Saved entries
**********
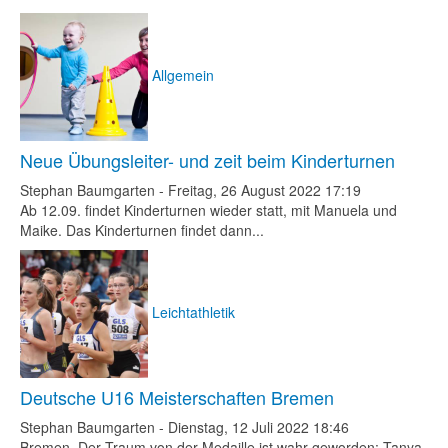
Allgemein
Neue Übungsleiter- und zeit beim Kinderturnen
Stephan Baumgarten
-
Freitag, 26 August 2022 17:19
Ab 12.09. findet Kinderturnen wieder statt, mit Manuela und
Maike. Das Kinderturnen findet dann...
Leichtathletik
Deutsche U16 Meisterschaften Bremen
Stephan Baumgarten
-
Dienstag, 12 Juli 2022 18:46
Bremen. Der Traum von der Medaille ist wahr geworden: Tanya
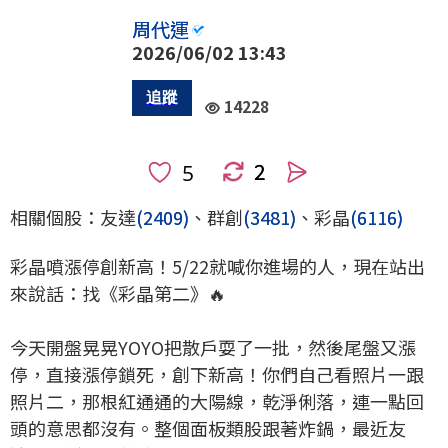
周代運
2026/06/02 13:43
14228
2
人
相關個股：友達
(2409)
、群創
(3481)
、彩晶
(6116)
彩晶噴漲停創新高！5/22就喊你進場的人，現在站出
來說話：找《彩晶第二》🔥
今天開盤晃晃YOYO把散戶耍了一批，然後尾盤又漲
停，直接漲停鎖死，創下新高！你們自己看照片一跟
照片二，那根紅通通的大陽線，乾淨俐落，連一點回
頭的意思都沒有。整個面板類股跟著炸鍋，最近友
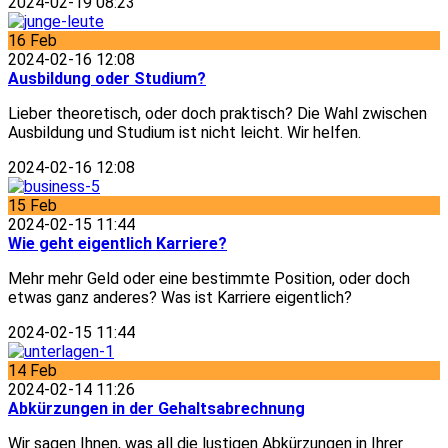
2024-02-19 08:23
16
Feb
2024-02-16 12:08
Ausbildung oder Studium?
Lieber theoretisch, oder doch praktisch? Die Wahl zwischen
Ausbildung und Studium ist nicht leicht. Wir helfen.
2024-02-16 12:08
15
Feb
2024-02-15 11:44
Wie geht eigentlich Karriere?
Mehr mehr Geld oder eine bestimmte Position, oder doch
etwas ganz anderes? Was ist Karriere eigentlich?
2024-02-15 11:44
14
Feb
2024-02-14 11:26
Abkürzungen in der Gehaltsabrechnung
Wir sagen Ihnen, was all die lustigen Abkürzungen in Ihrer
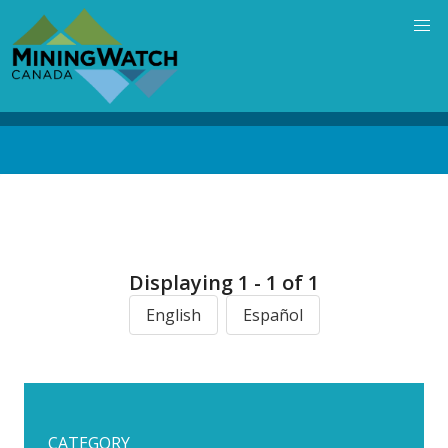
Skip
to
main
content
Back
to
top
Displaying 1 - 1 of 1
English
Español
CATEGORY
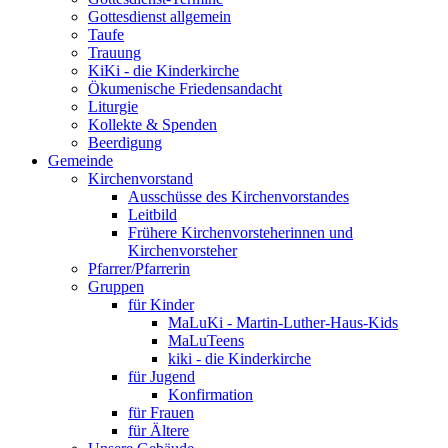
Gottesdienst allgemein
Taufe
Trauung
KiKi - die Kinderkirche
Ökumenische Friedensandacht
Liturgie
Kollekte & Spenden
Beerdigung
Gemeinde
Kirchenvorstand
Ausschüsse des Kirchenvorstandes
Leitbild
Frühere Kirchenvorsteherinnen und
Kirchenvorsteher
Pfarrer/Pfarrerin
Gruppen
für Kinder
MaLuKi - Martin-Luther-Haus-Kids
MaLuTeens
kiki - die Kinderkirche
für Jugend
Konfirmation
für Frauen
für Ältere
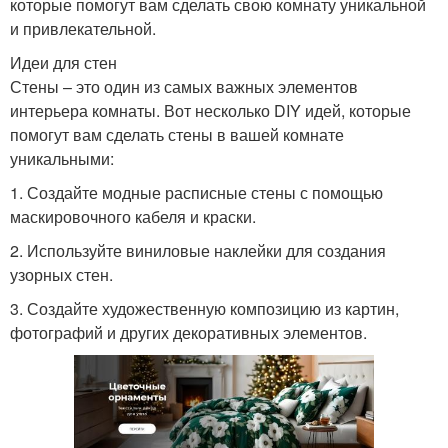
которые помогут вам сделать свою комнату уникальной
и привлекательной.
Идеи для стен
Стены – это один из самых важных элементов
интерьера комнаты. Вот несколько DIY идей, которые
помогут вам сделать стены в вашей комнате
уникальными:
1. Создайте модные расписные стены с помощью
маскировочного кабеля и краски.
2. Используйте виниловые наклейки для создания
узорных стен.
3. Создайте художественную композицию из картин,
фотографий и других декоративных элементов.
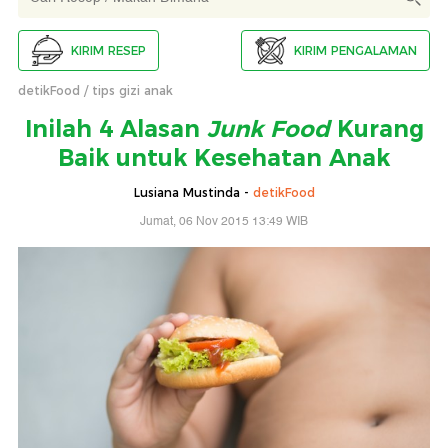
KIRIM RESEP
KIRIM PENGALAMAN
detikFood
tips gizi anak
Inilah 4 Alasan
Junk Food
Kurang
Baik untuk Kesehatan Anak
Lusiana Mustinda -
detikFood
Jumat, 06 Nov 2015 13:49 WIB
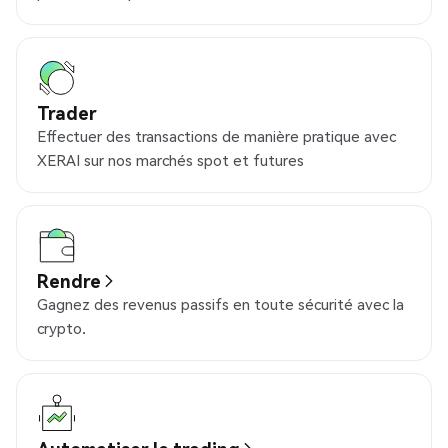
Trader
Effectuer des transactions de manière pratique avec
XERAI sur nos marchés spot et futures
Rendre
Gagnez des revenus passifs en toute sécurité avec la
crypto.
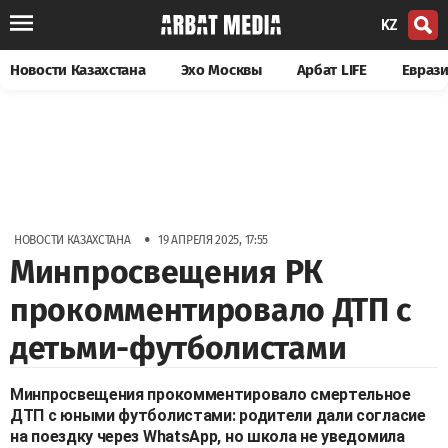
KZ
Новости Казахстана
Эхо Москвы
Арбат LIFE
Евраз
•
НОВОСТИ КАЗАХСТАНА
19 АПРЕЛЯ 2025, 17:55
Минпросвещения РК
прокомментировало ДТП с
детьми-футболистами
Минпросвещения прокомментировало смертельное
ДТП с юными футболистами: родители дали согласие
на поездку через WhatsApp, но школа не уведомила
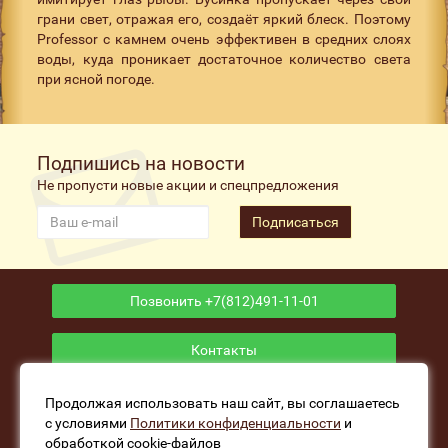
грани свет, отражая его, создаёт яркий блеск. Поэтому
Professor с камнем очень эффективен в средних слоях
воды, куда проникает достаточное количество света
при ясной погоде.
Подпишись на новости
Не пропусти новые акции и спецпредложения
Подписаться
Позвонить +7(812)491-11-01
Контакты
Приложение
Продолжая использовать наш сайт, вы соглашаетесь
с условиями
Политики конфиденциальности
и
обработкой cookie-файлов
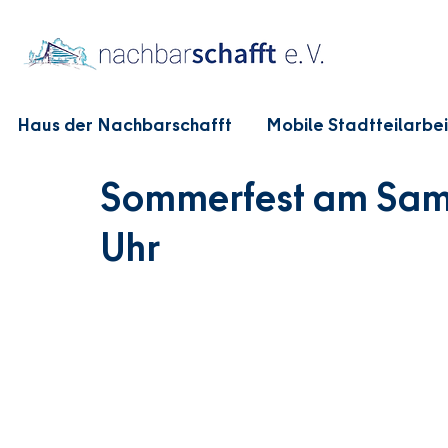
Haus der Nachbarschafft
Mobile Stadtteilarbei
Sommerfest am Samst
Uhr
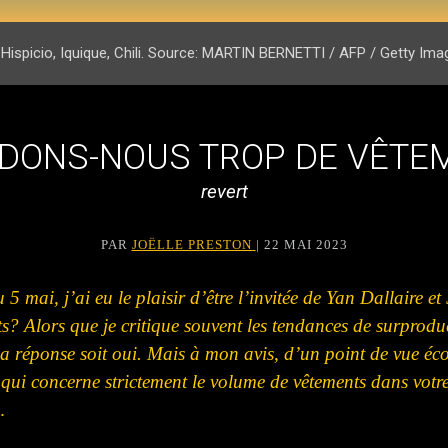
Hispicio, Iquique, Chili. Source: MARTIN BERNETTI / AFP / Getty Ima
DONS-NOUS TROP DE VÊTE
revert
PAR
JOËLLE PRESTON
| 22 MAI 2023
 5 mai, j’ai eu le plaisir d’être l’
invitée
de Yan Dallaire et
s? Alors que je critique souvent les tendances de
surprodu
a réponse soit oui. Mais à mon avis, d’un point de vue éco
 qui concerne strictement le volume de vêtements dans votr
…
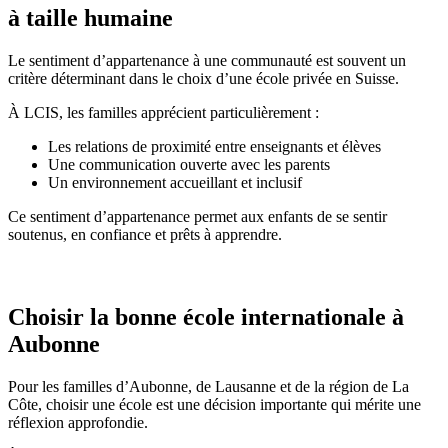
à taille humaine
Le sentiment d’appartenance à une communauté est souvent un
critère déterminant dans le choix d’une école privée en Suisse.
À LCIS, les familles apprécient particulièrement :
Les relations de proximité entre enseignants et élèves
Une communication ouverte avec les parents
Un environnement accueillant et inclusif
Ce sentiment d’appartenance permet aux enfants de se sentir
soutenus, en confiance et prêts à apprendre.
Choisir la bonne école internationale à
Aubonne
Pour les familles d’Aubonne, de Lausanne et de la région de La
Côte, choisir une école est une décision importante qui mérite une
réflexion approfondie.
**********
Task goal: Which lines of the records above hold the word "Создайте"? Copy each one out.

Solution:
1. Создайте модные расписные стены с помощью
3. Создайте художественную композицию из картин,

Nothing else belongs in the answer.